英語による2演題を含む、10演題が並んだ1日

日本臨床歯科学会、第7回学術大会・総会をWeb配信にて開催

日本臨床歯科学会、第7回学術大会・総会をWeb配信にて開催
 さる9月23日(金)、日本臨床歯科学会第7回学術大会・総会(山崎長郎大会長・理事長)が、お茶の水ソラシティカンファレンスセンター(東京都)からのWeb配信にて開催された。配信会場には、同学会各支部の支部長や理事ら70名超が集まり、あらかじめ決められた席次に着席するなど徹底した新型コロナウイルス感染症感染対策のうえで行われた。Web視聴の一般会員は約750名であった。

 本会に先立ち総会が行われた後、開会式が開催され、午前中は理事長講演と基礎研究講演4演題の計5講演が、午後は臨床講演4演題と教育講演の計5演題がそれぞれ行われた。

 まず、山崎氏(東京都開業)による理事長講演「気道を考慮した新たなる補綴治療の視点 ~新しいマージン設定コンセプト(MTAP)~」が行われた。山崎氏は、1970年代からのナソロジーや歯周補綴、そしてスウェディッシュペリオといった各年代における歯科治療のコンセプトの推移について紹介。

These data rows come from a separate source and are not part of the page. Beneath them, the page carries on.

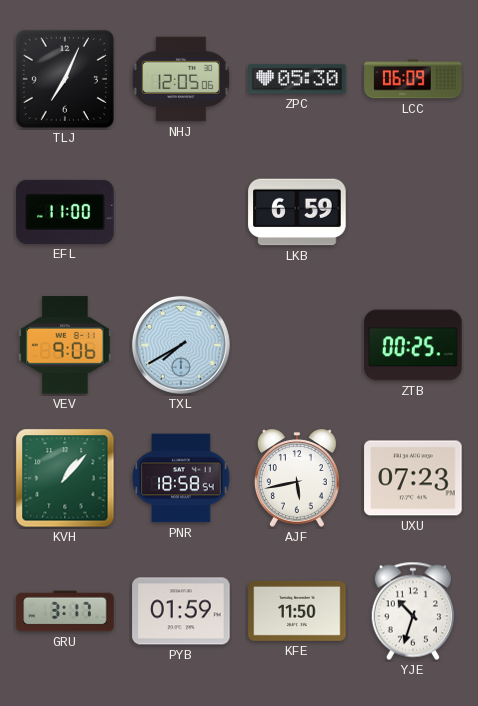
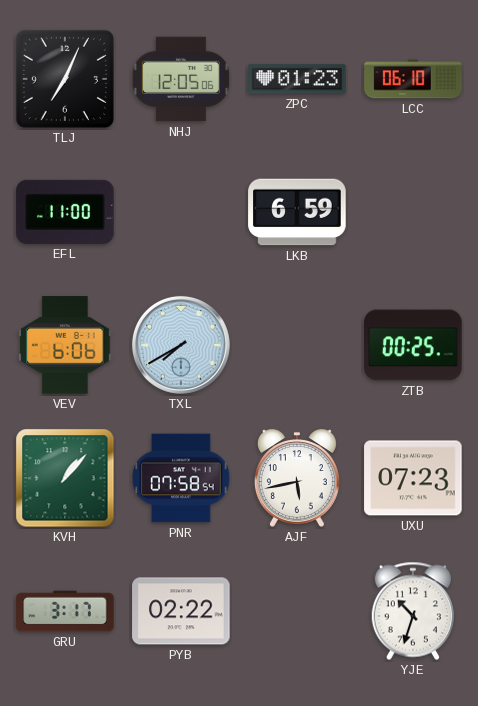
ZPC: 05:30 -> 01:23
LCC: 06:09 -> 06:10
VEV: 9:06 -> 6:06
PNR: 18:58 -> 07:58
PYB: 01:59 -> 02:22
KFE: 11:50 -> none
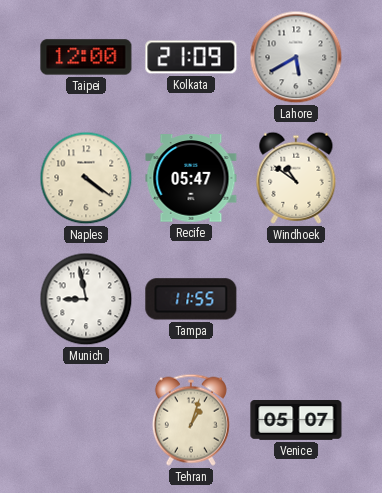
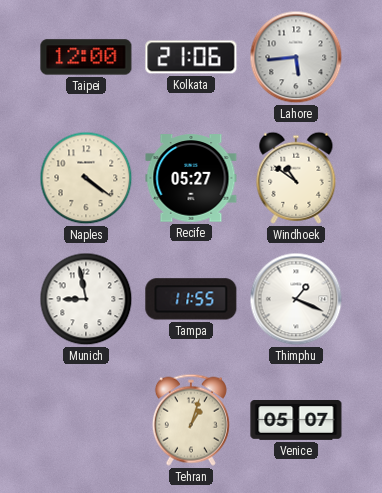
Kolkata: 21:09 -> 21:06
Lahore: 5:40 -> 5:44
Recife: 05:47 -> 05:27
Thimphu: none -> 1:19
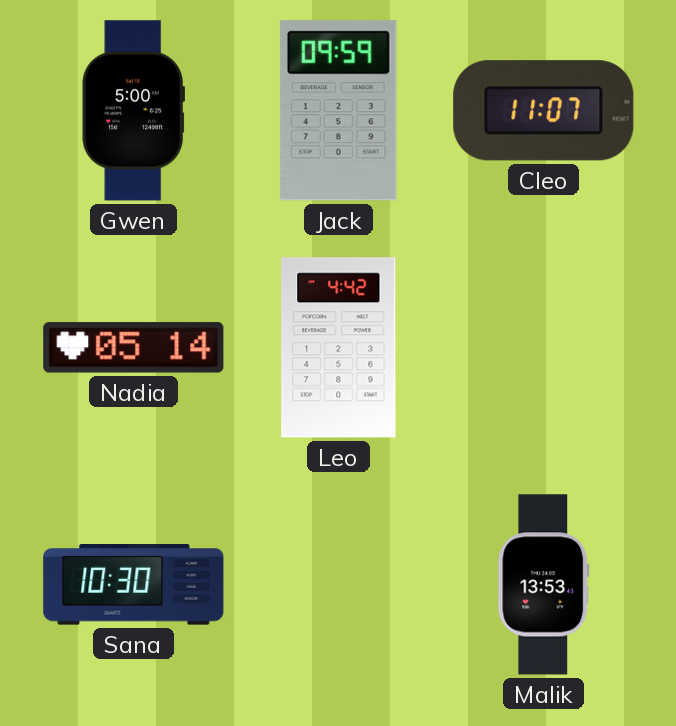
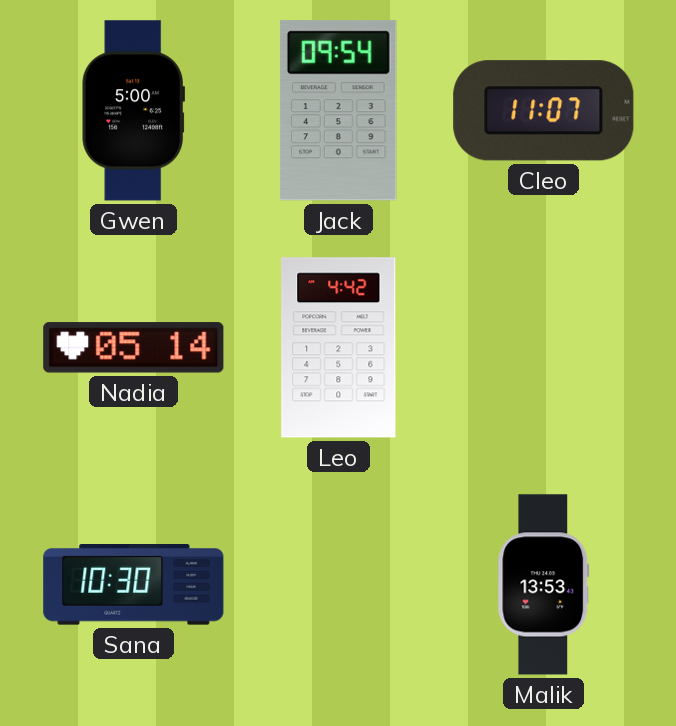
Jack: 09:59 -> 09:54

その歴史をふまえ、この2020年代は「エアウェイデンティストリー」の時代であると述べたうえで、口腔内装置の活用や、舌側咬頭を付与しないことによる舌房の確保などを含む、気道の確保を意識した臨床例を3例供覧した。

 午前中の基礎研究の講演では、山口文誉氏(神奈川県開業)が研究チームを代表して登壇し、「日本人歯科受診者の2018年AAP/EFP歯周炎新分類による歯周炎の有病率と重度歯周炎患者(ステージⅢ・Ⅳ)の割合に関する多施設共同断面研究」のテーマで、歯周炎の旧分類と新分類の違いから解説をはじめ、国内12施設で初診患者を対象として日本人における歯周炎の有病率等について研究した成果を解説した。

 その後、内藤聡美氏(東京都開業)が登壇し、「矯正歯科治療を開始した中高年患者における下顎前歯叢生と歯肉退縮の関係について」のテーマで、これまで報告のみられなかったという40歳以上の中高齢者における叢生と歯肉退縮の関係の研究報告を行った。

 午前の後半の2講演は、通訳なしですべて英語での講演という試みがなされた。まず、山本恒一氏(大阪府開業)が、「The effect of interproximal distance on the accuracy of digital impressions for laminate veneers: preparation design of interproximal spaces」のテーマで、口腔内スキャナーによるスキャン時に確保するべき隣在歯間の距離について講演し、その後、綿引淳一氏(東京都開業)が「Optimized periodontal regeneration for orthodontics(O-PRO):a case series」のテーマで、矯正歯科治療に併用する硬軟組織造成に関する術式について講演した。

 午後は、まず、吉田茂治氏(埼玉県開業)が「歯列狭窄をともなう閉塞性睡眠時無呼吸患者へ行った咬合再構成の一例」のテーマで、理事長講演に続き睡眠時無呼吸症候群患者の症例を供覧した。次に、中村茂人氏(東京都開業)が「フェイシャルパターンを考慮し咬合高径を決定した一症例」のテーマで、再矯正で咬合高径の決定に悩まれた症例を供覧した。その後、大森有樹氏(大阪府開業)が「前歯部開咬をともなう重度歯周炎患者に矯正・インプラント治療を行った一症例」のテーマで症例を供覧し、中等度~重度の歯周病患者については炎症のコントロールだけでなく、力のリスク診断に基づく力のコントロールが重要であると強調した。また、菊池大輔氏(福岡県開業)が「歯冠形態と歯肉レベルを変更することによって前歯部審美障害の改善を行った一症例」のテーマで、本会唯一の前歯部の症例を供覧した。

 最後に、伊藤雄策氏(大阪府開業)による教育講演「エビデンスに基づいたインプラント補綴治療」が行われ、インプラントが人体にとって異物であることを前提に、どのように治療に活かしていくべきか症例を供覧しながら解説した。

 各講演後には毎回質疑応答の時間が設けられ、ディスカッションが非常に活発に行われるなどし、盛会のうちに閉会した。